Named Entity Recognition and Linking in PoeTree Corpora
DOI:
https://doi.org/10.12697/smp.2025.12.2.01Keywords:
poetry, named entities, computational poetics, natural language processingAbstract
Named entity recognition (NER) and named entity linking (NEL) remain underexplored in poetic texts. This study provides the first large-scale evaluation of contemporary NER and NEL systems on poetry across seven European languages – Czech, German, English, French, Italian, Russian, and Slovenian – using corpora from the PoeTree project. We benchmark three NER systems (flair, NameTag 2, spaCy) and three GPT models (GPT-3.5, GPT-4, GPT-4 Turbo) against manually annotated gold standards.
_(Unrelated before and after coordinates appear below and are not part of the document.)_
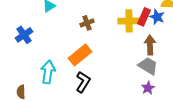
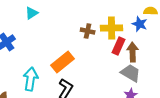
red rectangle: (144, 17) -> (119, 46), moved
brown cross: (87, 23) -> (88, 31), moved, turned 32

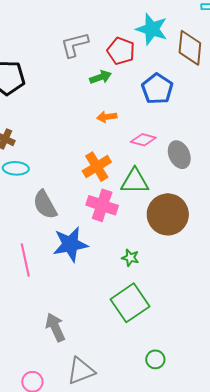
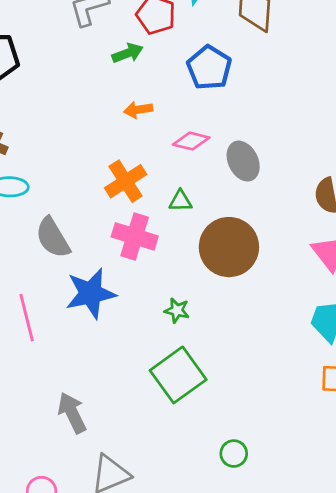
green triangle: (135, 181) -> (180, 201), size x0.6
green circle: (155, 359) -> (234, 454), moved

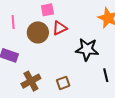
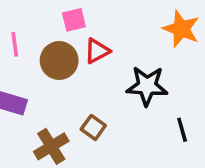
brown square: (63, 83) -> (93, 127), moved, turned -32

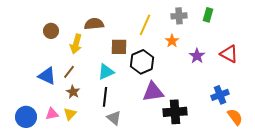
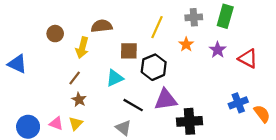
green rectangle: (208, 15) -> (225, 16), size x1.5
purple star: (197, 56) -> (218, 50), moved
blue triangle: (47, 76) -> (17, 64), moved
black line: (105, 97) -> (133, 105), moved, turned -66
pink triangle: (52, 114) -> (56, 123), turned 32
orange semicircle: (235, 117) -> (262, 114), moved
While results fall short of in-domain benchmarks, they significantly outperform earlier findings. Manual correction further raises final annotation quality to estimated F1 scores between 0.77 and 0.93 across languages. We additionally evaluate two NEL systems – spaCy fishing and mGenre – showing that mGenre consistently outperforms spaCy fishing, achieving in-KB F1-scores of 0.70–0.81. By analysing geographic distances between predicted and gold-standard links, we demonstrate that a substantial portion of “incorrect” predictions are near-miss ambiguities rather than substantive errors. The resulting manually verified geolocation annotations have been integrated into PoeTree and made available through an interactive map interface.